Core Economic Mechanism
RAI operates through three core pillars, regulated by key policy levers:
Core Mechanisms:
Staking (Internal Coordination): Users lock their RAI tokens to receive rewards, demonstrating long-term commitment and helping stabilize the ecosystem.
Bonding (Price Coordination): Users purchase RAI tokens at a discount by contributing assets (stablecoins or RWA tokens) to the treasury. This increases reserves and liquidity.
Treasury (Reserve Support): Stores assets that back the value of RAI tokens, including stablecoins and RWAs. The Risk-Free Value (RFV) acts as the baseline value backing each token.
Key Policy Levers:
Staking Reward Rate & APY: Determines the number of new RAI tokens minted for stakers. This impacts the annual percentage yield (APY), which is the primary indicator of internal coordination.
Note: APY is inversely proportional to ecosystem health — lower APY signals higher system stability.
Bond Control Variable (BCV): Adjusts the discount rate of bonds to manage the treasury’s composition, maintaining a balance between stablecoins and RWA assets.
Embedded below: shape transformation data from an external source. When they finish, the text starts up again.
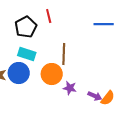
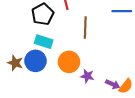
brown line: (64, 54) -> (85, 27), moved

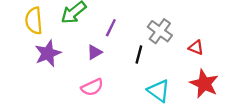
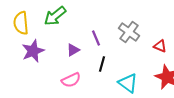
purple line: (111, 28) -> (96, 38), moved, turned -49
black line: (139, 55) -> (102, 64), moved

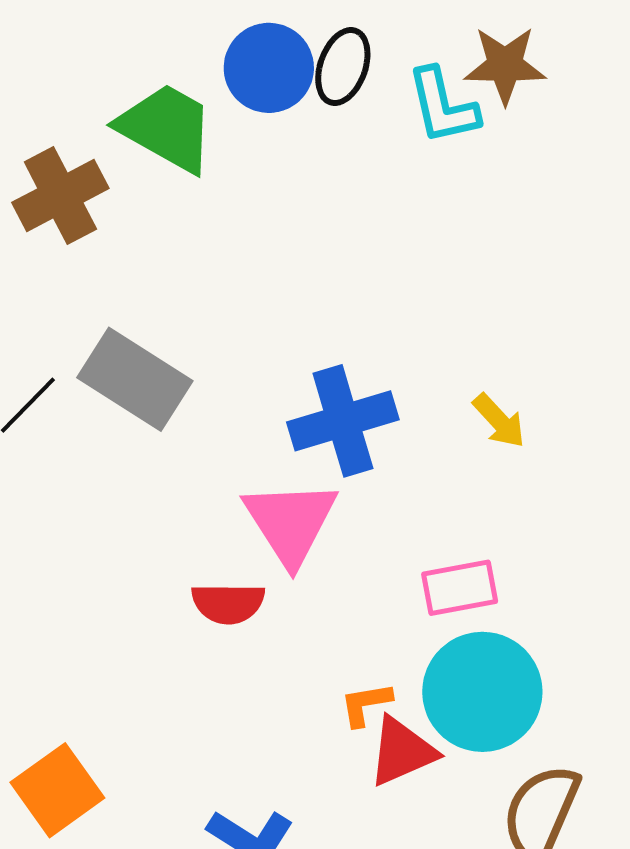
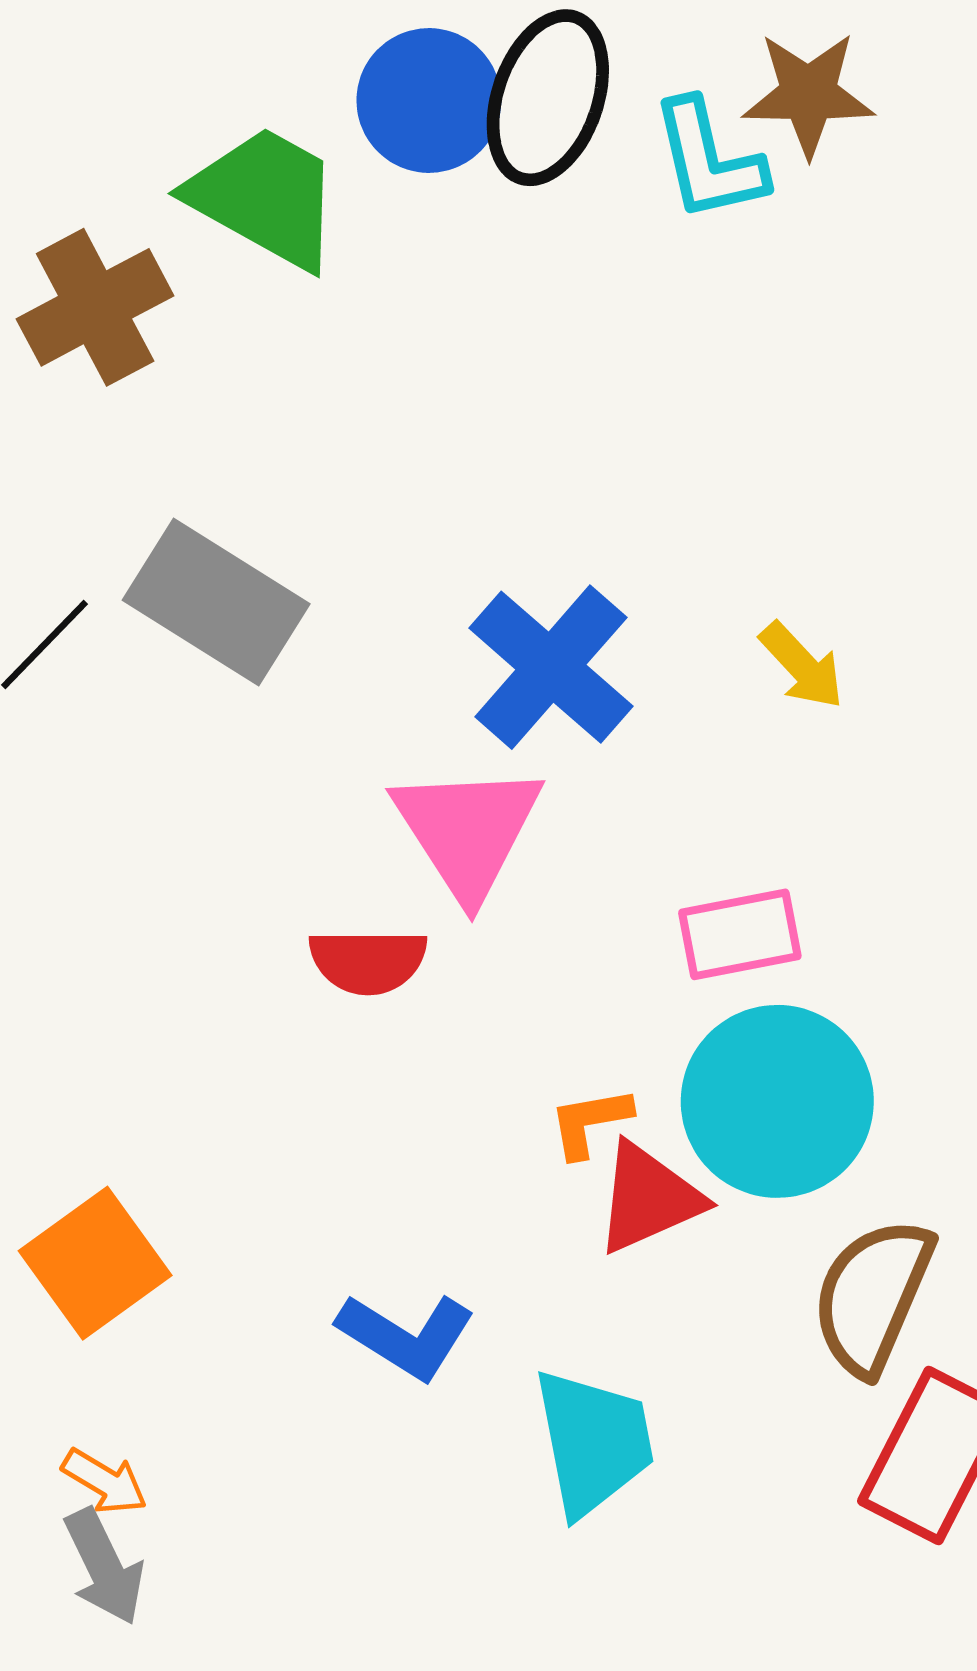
black ellipse: (343, 67) -> (548, 98), size x1.4
blue cross: (343, 421) -> (551, 667), turned -32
Premium Over RFV: Reflects the market price of RAI relative to its RFV — a key signal of market confidence in the effectiveness of RAI's internal coordination mechanism.
Role of AI and DeFi:
AI helps optimize these levers by predicting market trends and adjusting staking rewards or bond discounts accordingly.
DeFi infrastructure enables the seamless execution of these mechanisms, providing real-time transaction processing and analysis.
Together, this system creates a self-regulating, decentralized economy where incentives are aligned through intelligent coordination rather than centralized control.